Using the data below, set down every line from the one containing "STIRI POLITICE" through the one containing "fürdőszoba, egy konyha", inclusive and unchanged. Pictures are to be skipped.

Dataset records
------------------------------------------------------------------------
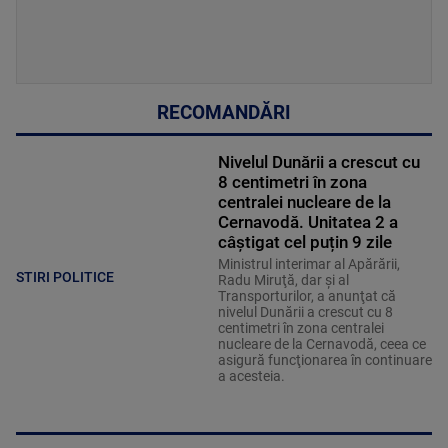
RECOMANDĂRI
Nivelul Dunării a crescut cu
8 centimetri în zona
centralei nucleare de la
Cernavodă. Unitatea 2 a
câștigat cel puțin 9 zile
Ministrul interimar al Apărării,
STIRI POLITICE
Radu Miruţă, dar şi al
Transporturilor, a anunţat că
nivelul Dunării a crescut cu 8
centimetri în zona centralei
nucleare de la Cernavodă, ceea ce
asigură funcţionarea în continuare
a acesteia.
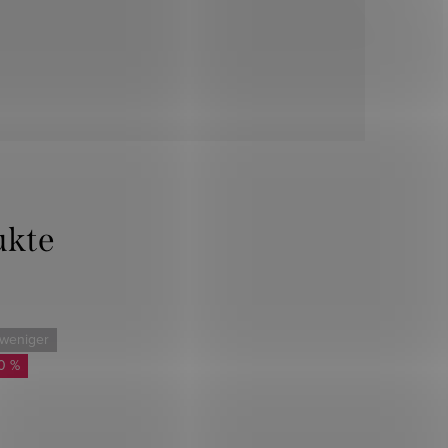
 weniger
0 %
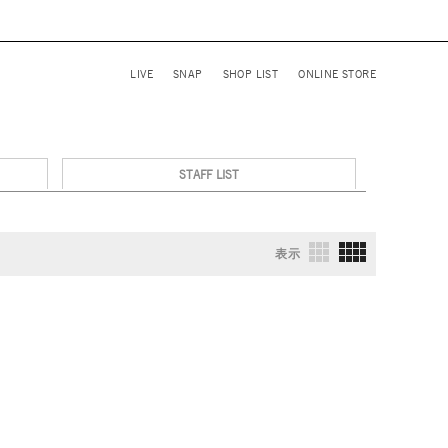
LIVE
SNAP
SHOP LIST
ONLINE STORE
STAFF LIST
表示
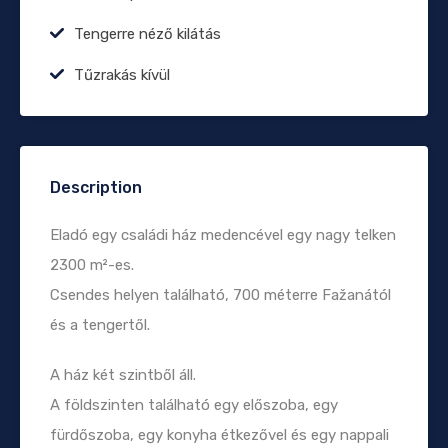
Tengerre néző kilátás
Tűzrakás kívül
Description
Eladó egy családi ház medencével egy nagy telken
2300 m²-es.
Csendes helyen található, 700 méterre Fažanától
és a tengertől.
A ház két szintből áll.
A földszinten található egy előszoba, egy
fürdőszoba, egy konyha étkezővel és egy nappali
------------------------------------------------------------------------
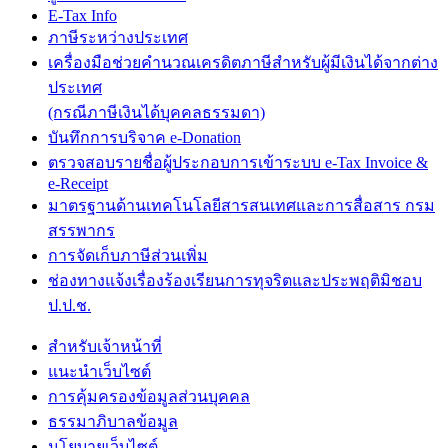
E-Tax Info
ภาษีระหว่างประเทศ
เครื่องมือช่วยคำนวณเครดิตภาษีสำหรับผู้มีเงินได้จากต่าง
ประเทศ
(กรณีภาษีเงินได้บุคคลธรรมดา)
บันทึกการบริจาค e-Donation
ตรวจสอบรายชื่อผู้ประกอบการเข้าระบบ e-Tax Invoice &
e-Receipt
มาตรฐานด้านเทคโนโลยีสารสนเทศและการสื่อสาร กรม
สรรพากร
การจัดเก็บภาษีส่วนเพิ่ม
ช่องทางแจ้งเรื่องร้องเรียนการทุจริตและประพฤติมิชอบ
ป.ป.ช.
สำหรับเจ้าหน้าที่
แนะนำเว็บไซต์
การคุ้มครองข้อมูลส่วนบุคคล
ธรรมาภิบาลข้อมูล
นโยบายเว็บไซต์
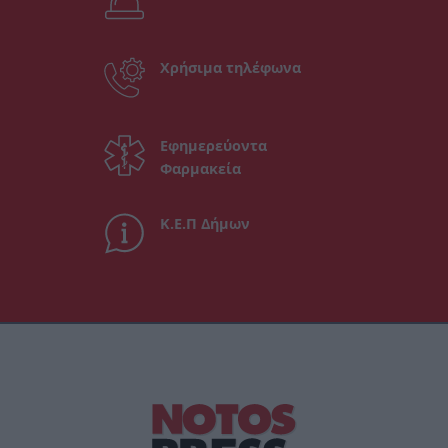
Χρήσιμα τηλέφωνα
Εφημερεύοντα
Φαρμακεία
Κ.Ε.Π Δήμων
------------------------------------------------------------------------
▶ _EXERCISE SOLUTION_:
STIRI POLITICE
Radu Miruţă, dar şi al
Transporturilor, a anunţat că
nivelul Dunării a crescut cu 8
centimetri în zona centralei
nucleare de la Cernavodă, ceea ce
asigură funcţionarea în continuare
a acesteia.
 weniger
0 %
LIVE
SNAP
SHOP LIST
ONLINE STORE
STAFF LIST
表示
Tengerre néző kilátás
Tűzrakás kívül
Description
Eladó egy családi ház medencével egy nagy telken
2300 m²-es.
Csendes helyen található, 700 méterre Fažanától
és a tengertől.
A ház két szintből áll.
A földszinten található egy előszoba, egy
fürdőszoba, egy konyha étkezővel és egy nappali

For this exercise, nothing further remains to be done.